Чтобы говорили: «золотая девочка» и чмокали в макушку. А то рассердятся. Ради нее же старались. Праздник устраивали.

Вот отдадут последний подарок, заговорят о всяком взрослом, и можно будет в комнату.

Когда про нее забу...

…очень талантливая.

Линочка знает, что она талантливая. Что еще скажет этот старый хрыч? Зачем мама вообще ее сюда потащила? Почему она уже несколько месяцев водит ее по знахарям? Линочка уже не помнит, сколько их было.

Это все та противная тетка в детской больнице. Раскудахталась: не было кризиса, не было кризиса! Ну, не было. Линочка же не виновата, что кризиса не было, а дар есть.

Не первая сваха в роду, не последняя, род Элу славится своими свахами.
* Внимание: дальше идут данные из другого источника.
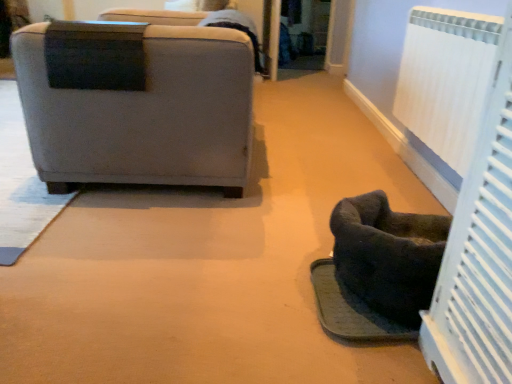 Question: Can you confirm if dark gray fabric footrest at lower right is shorter than gray fabric chair at left?

Choices:
 (A) yes
 (B) no

Answer: (A)

Question: Is dark gray fabric footrest at lower right turned away from gray fabric chair at left?

Choices:
 (A) yes
 (B) no

Answer: (B)

Question: Does dark gray fabric footrest at lower right have a lesser width compared to gray fabric chair at left?

Choices:
 (A) yes
 (B) no

Answer: (A)

Question: Is dark gray fabric footrest at lower right with gray fabric chair at left?

Choices:
 (A) yes
 (B) no

Answer: (B)

Question: Is dark gray fabric footrest at lower right to the right of gray fabric chair at left from the viewer's perspective?

Choices:
 (A) yes
 (B) no

Answer: (A)

Question: Based on their positions, is dark gray fabric footrest at lower right located to the left or right of white textured radiator at right?

Choices:
 (A) left
 (B) right

Answer: (A)

Question: In the image, is dark gray fabric footrest at lower right positioned in front of or behind white textured radiator at right?

Choices:
 (A) front
 (B) behind

Answer: (A)

Question: Looking at their shapes, would you say dark gray fabric footrest at lower right is wider or thinner than white textured radiator at right?

Choices:
 (A) wide
 (B) thin

Answer: (A)

Question: Is dark gray fabric footrest at lower right situated inside white textured radiator at right or outside?

Choices:
 (A) outside
 (B) inside

Answer: (A)

Question: Based on their sizes in the image, would you say gray fabric chair at left is bigger or smaller than dark gray fabric footrest at lower right?

Choices:
 (A) big
 (B) small

Answer: (A)

Question: Is gray fabric chair at left inside the boundaries of dark gray fabric footrest at lower right, or outside?

Choices:
 (A) inside
 (B) outside

Answer: (B)

Question: Does point (146, 144) appear closer or farther from the camera than point (392, 326)?

Choices:
 (A) closer
 (B) farther

Answer: (B)

Question: From a real-world perspective, is gray fabric chair at left above or below dark gray fabric footrest at lower right?

Choices:
 (A) below
 (B) above

Answer: (B)

Question: In the image, is dark fabric pet bed at lower right on the left side or the right side of dark gray fabric footrest at lower right?

Choices:
 (A) left
 (B) right

Answer: (B)

Question: From a real-world perspective, is dark fabric pet bed at lower right positioned above or below dark gray fabric footrest at lower right?

Choices:
 (A) below
 (B) above

Answer: (B) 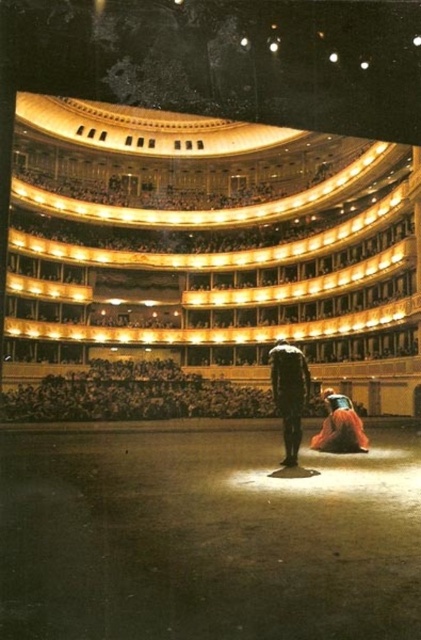 The image size is (421, 640). Describe the element at coordinates (290, 394) in the screenshot. I see `black matte suit at center` at that location.

Between black matte suit at center and velvet orange dress at lower right, which one has less height?

velvet orange dress at lower right is shorter.

Is point (298, 385) positioned behind point (322, 422)?

No, (298, 385) is in front of (322, 422).

Identify the location of black matte suit at center. (290, 394). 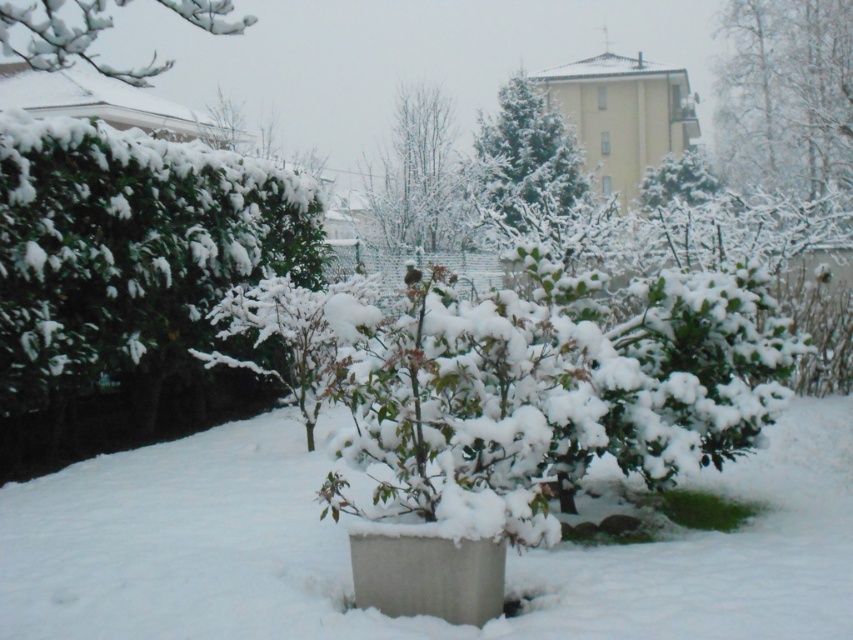 You are standing in the winter scene and want to take a photo of the green matte tree at upper center. However, the white matte snow at center is blocking your view. Can you move the snow to get a clear shot?

The white matte snow at center is in front of the green matte tree at upper center, so moving the snow would allow you to see the tree clearly.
Мама — сваха. Бабушка — сваха. Обе тети — свахи. Ну и что, что талантливая? Что в этом такого? Что с ней не так-то?

Маме просто нравится это слышать. Она обожает, когда говорят, что Линочка — золотая девочка. А Линочка очень старается, чтобы маме так говорили. А тут тетка. Гадкая баба. «Золотая-то золотая, но больная!» Просто позавидовала Линочкиной маме. Вот и.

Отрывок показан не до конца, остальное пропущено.